In einem Werke, betitelt: Reise mit der Armee im Jahr [liest ›Jahre‹] 1809. Rudolstadt, Hofbuchhdl. 1810. erzählt ein Franzose folgende Anekdote vom Kaiser Napoleon, die von seiner Fähigkeit lebhafte Regungen des Mitleids zu empfinden, ein merkwürdiges Beispiel giebt. Es ist bekannt, daß derselbe, in der Schlacht bei Aspern, den verwundeten Marschall Lannes lange mit großer Bewegung in den Armen hielt. Am Abend eben dieser Schlacht beobachtete er, mitten im Kartätschenfeuer, den Angriff seiner Cavallerie; eine Menge Blessirter lagen um ihn herum — schweigend, wie der Augenzeuge dieses Vorfalls sagt, um dem Kaiser, mit ihren Klagen, nicht zur Last zu fallen. Drauf setzt ein ganzes fr. Kuirassierregiment, der feindlichen Uebermacht ausweichend, über die Un154glücklichen hinweg; es erhebt sich ein lautes Geschrei des Jammers, mit dem untermischten Ausruf (gleichsam um es zu übertäuben): Vive l’Empereur! Vive l’Empereur! Der Kaiser wendet sich; indem er die Hand vors Gesicht hält, stürzen ihm die Thränen aus den Augen, und nur mit Mühe behält er seine Fassung. (Misc. d. n. Weltk.)

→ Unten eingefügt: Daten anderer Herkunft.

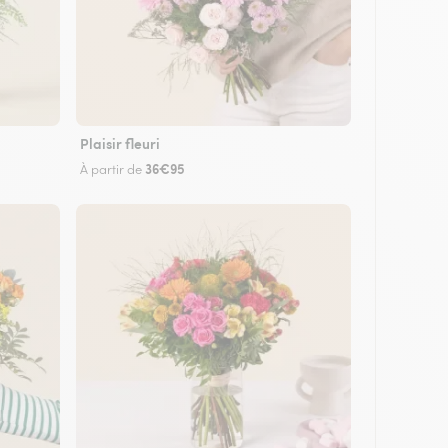
Plaisir fleuri
36€95
À partir de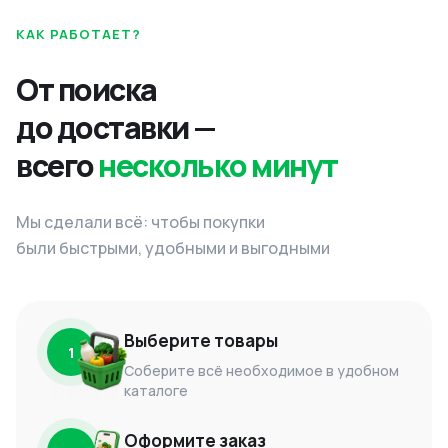
КАК РАБОТАЕТ?
От поиска
до доставки —
всего
несколько минут
Мы сделали всё: чтобы покупки
были быстрыми, удобными и выгодными
Выберите товары
1
Соберите всё необходимое в удобном
каталоге
Оформите заказ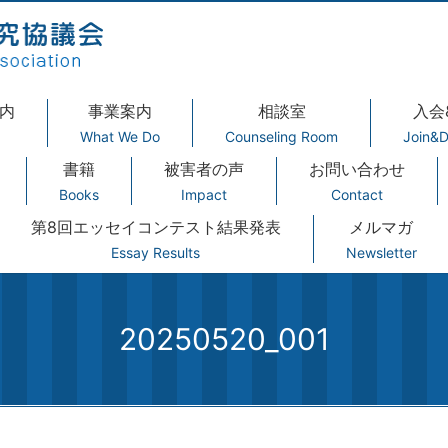
内
事業案内
相談室
入会
What We Do
Counseling Room
Join&D
書籍
被害者の声
お問い合わせ
Books
Impact
Contact
第8回エッセイコンテスト結果発表
メルマガ
Essay Results
Newsletter
20250520_001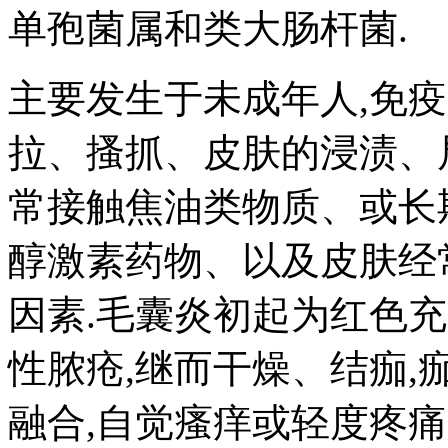
单孢菌属和类大肠杆菌.
主要发生于未成年人,免
拉、搔抓、皮肤的浸渍、
常接触焦油类物质、或长
醇激素药物、以及皮肤经
因素.毛囊炎初起为红色
性脓疮,继而干燥、结痂,
融合,自觉瘙痒或轻度疼痛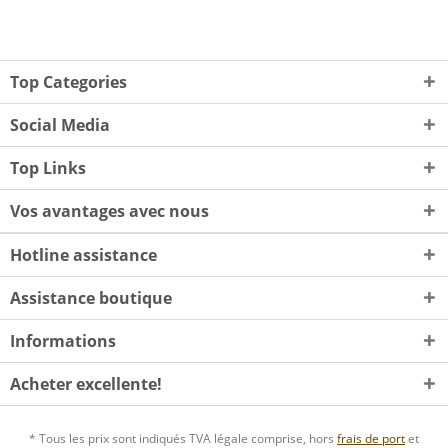
Top Categories
Social Media
Top Links
Vos avantages avec nous
Hotline assistance
Assistance boutique
Informations
Acheter excellente!
* Tous les prix sont indiqués TVA légale comprise, hors
frais de port
et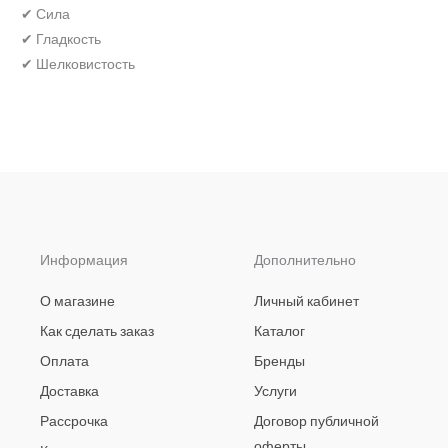
✔ Сила
✔ Гладкость
✔ Шелковистость
Информация
Дополнительно
О магазине
Личный кабинет
Как сделать заказ
Каталог
Оплата
Бренды
Доставка
Услуги
Рассрочка
Договор публичной
оферты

Auf einen glücklichen Vater.
Den 7. Novemb. 1810.
Eines verlieh ich Dir gern, der Orden ersten und höchsten, Hängt Dir die Tochter am Hals, trägst du den schönsten gewiß.
A. v. A.
Miscellen.
Sr. Maj. der Kaiser von Oesterreich haben den Fürsten von Metternich zum Staats- und Conferenzminister zu ernennen geruht. (W. Z.)
Der Staatsminister Freiherr von Humboldt, hat am 3ten Nov. sein Beglaubigungsschreiben als außerordentlicher Königl. Preussischer Gesandter und Bevollmächtigter Minister am Wienerhofe überreicht. (W. Z.)
Das Journal de la Cote d’or enthält Details über den Selbstmord jener beiden jungen Liebenden, die sich, wegen verweigerter Einwilligung ihrer Eltern, einander zu heirathen, im Gehölz zu Gilly, erschossen haben. Es [liest ›Er‹] ergiebt sich daraus, daß der Gedanke dazu zuerst in dem Hirn des jungen Mädchens entsprang, und der junge Mann, ihr Liebhaber, lange Zeit diesen Entschluß in ihr zu bekämpfen suchte. Auch hat die gerichtliche Untersuchung, die über diesen sonderbaren Vorfall angestellt worden ist, mit ziemlicher Wahrscheinlichkeit erwiesen, daß das junge Mädchen die Erste gewesen ist, die sich die Kugel durch das Hirn gejagt. (Jour. d. Dam.)